Builders and archaeologists sometimes comes across old shoes (usually just one of a pair*) which have been deliberately hidden in inaccessible places in the fabric of old buildings. Under floorboards, behind bricked-up fireplaces etc etc. But why were they put there? A number of scholars have provided possible answers . . . The most recent academic paper being from Dr Ceri Houlbrook (University of Hertfordshire, United Kingdom) and Rebecca Shawcross (Senior shoe curator at the Northamptonshire Museum & Art Gallery, UK). It’s published in Material Religion : The Journal of Objects, Art and Belief, Volume 14, 2018 – Issue 2. See: ‘Revealing the Ritually Concealed: Custodians, Conservators, and the Concealed Shoe’ [24 hours to view or download: £32.00]
“Concealed shoes are footwear purposely concealed within domestic buildings.
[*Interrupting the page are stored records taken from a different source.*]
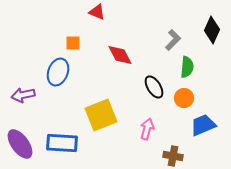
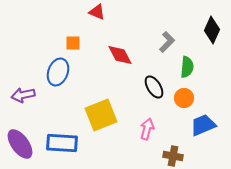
gray L-shape: moved 6 px left, 2 px down
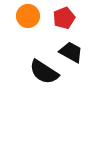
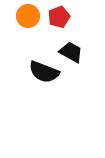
red pentagon: moved 5 px left, 1 px up
black semicircle: rotated 12 degrees counterclockwise
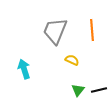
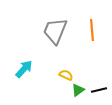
yellow semicircle: moved 6 px left, 15 px down
cyan arrow: rotated 60 degrees clockwise
green triangle: rotated 16 degrees clockwise
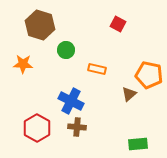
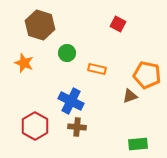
green circle: moved 1 px right, 3 px down
orange star: moved 1 px right, 1 px up; rotated 18 degrees clockwise
orange pentagon: moved 2 px left
brown triangle: moved 1 px right, 2 px down; rotated 21 degrees clockwise
red hexagon: moved 2 px left, 2 px up
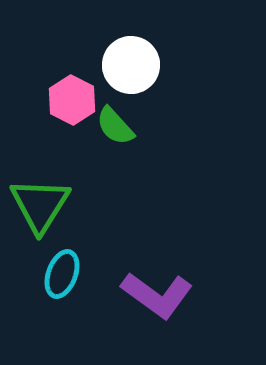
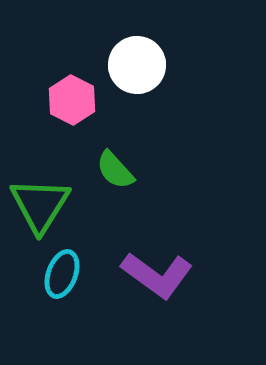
white circle: moved 6 px right
green semicircle: moved 44 px down
purple L-shape: moved 20 px up
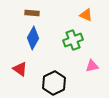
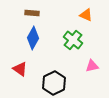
green cross: rotated 30 degrees counterclockwise
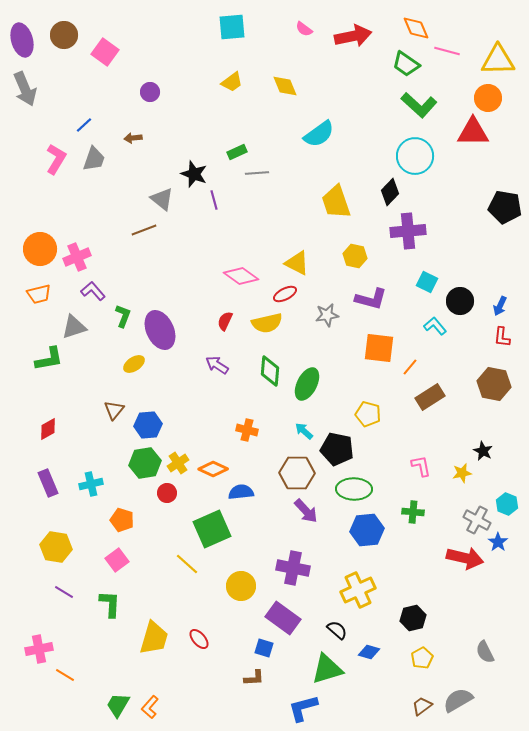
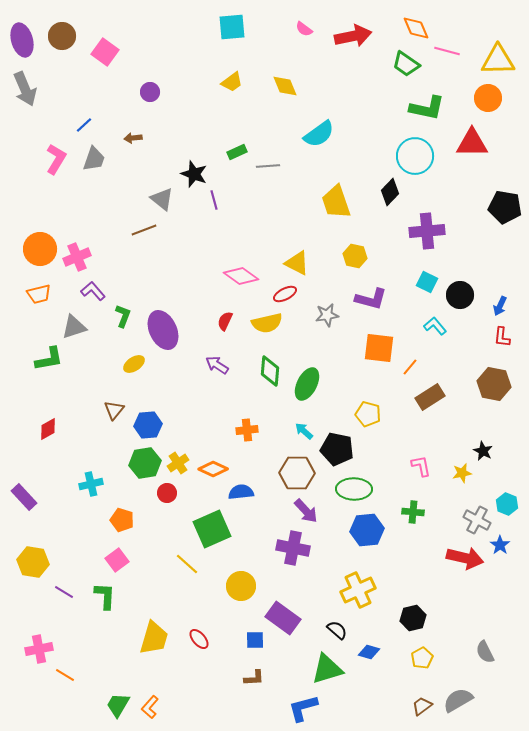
brown circle at (64, 35): moved 2 px left, 1 px down
green L-shape at (419, 105): moved 8 px right, 3 px down; rotated 30 degrees counterclockwise
red triangle at (473, 132): moved 1 px left, 11 px down
gray line at (257, 173): moved 11 px right, 7 px up
purple cross at (408, 231): moved 19 px right
black circle at (460, 301): moved 6 px up
purple ellipse at (160, 330): moved 3 px right
orange cross at (247, 430): rotated 20 degrees counterclockwise
purple rectangle at (48, 483): moved 24 px left, 14 px down; rotated 20 degrees counterclockwise
blue star at (498, 542): moved 2 px right, 3 px down
yellow hexagon at (56, 547): moved 23 px left, 15 px down
purple cross at (293, 568): moved 20 px up
green L-shape at (110, 604): moved 5 px left, 8 px up
blue square at (264, 648): moved 9 px left, 8 px up; rotated 18 degrees counterclockwise
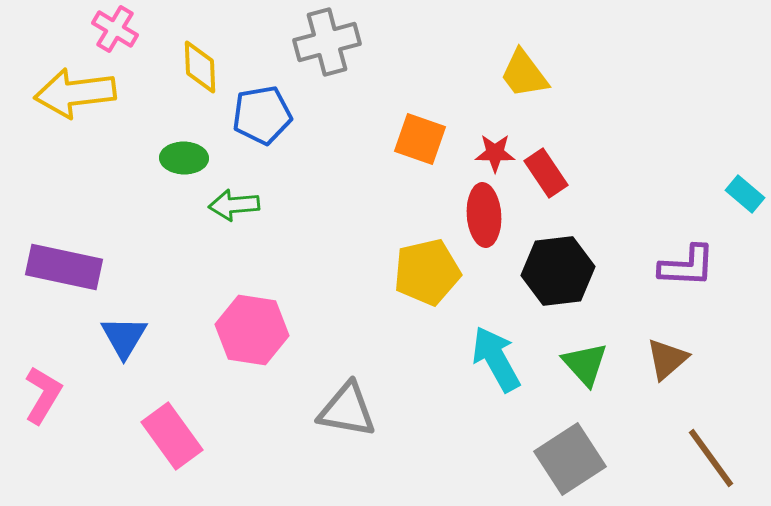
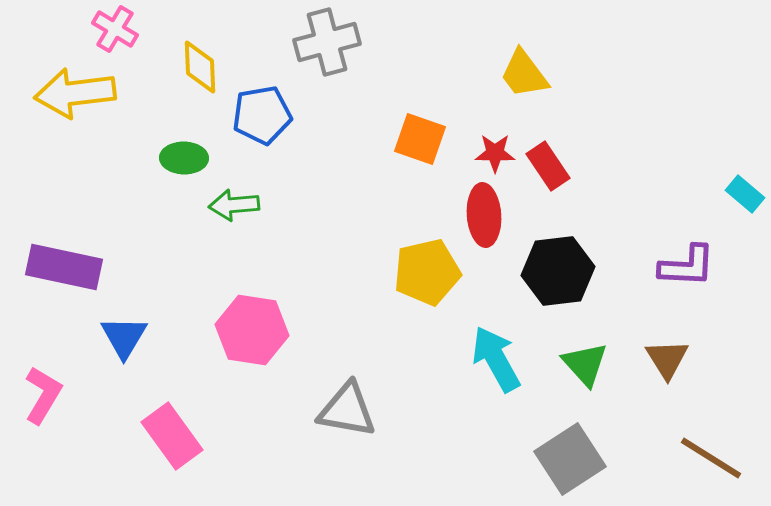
red rectangle: moved 2 px right, 7 px up
brown triangle: rotated 21 degrees counterclockwise
brown line: rotated 22 degrees counterclockwise
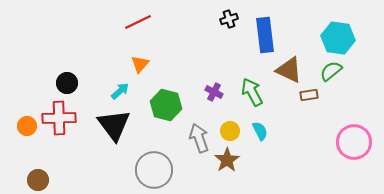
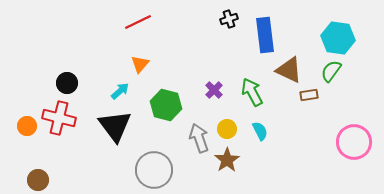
green semicircle: rotated 15 degrees counterclockwise
purple cross: moved 2 px up; rotated 18 degrees clockwise
red cross: rotated 16 degrees clockwise
black triangle: moved 1 px right, 1 px down
yellow circle: moved 3 px left, 2 px up
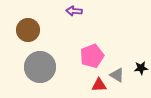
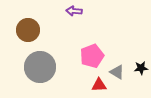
gray triangle: moved 3 px up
The motivations behind their concealments are unknown to us, but the prominent theory suggests that shoes were employed as apotropaic (evil-averting) devices.”
So could it be, for example, that the footwear-hiders thought that the shoes could act as ‘Lightning Conductors’ to distract malevolent supernatural threats? Such that a malign demon or spirit might think that a shoe is a member of the household, and so mistakenly attack it – subsequently getting trapped inside it?
That’s bearing in mind that it in the past it was widely believed that “evil spirits, fairies, and demons did not like the smell of leather” Ref: MacCulloch, John A. 1910. “Changelings.” In Encyclopaedia of Religion and Ethics 3, edited by James Hastings, Louis H. Gray and John A. Selbie, 358–363. Edinburgh: T. & T. Clark. )
* Further reading: A full access paper in which Dr Ceri Houlbrook explores possible reasons why the shoes tend to found one at a time.
“Drawing on a sample of 100 examples, this paper questions why such shoes were deposited as singles (the present parts), what became of the ‘other shoe’ (the absent part), and how such consideration aids our understanding of this enigmatic custom.”
Cambridge Archaeological Journal, Vol. 27 (2): 261-274, December 2016.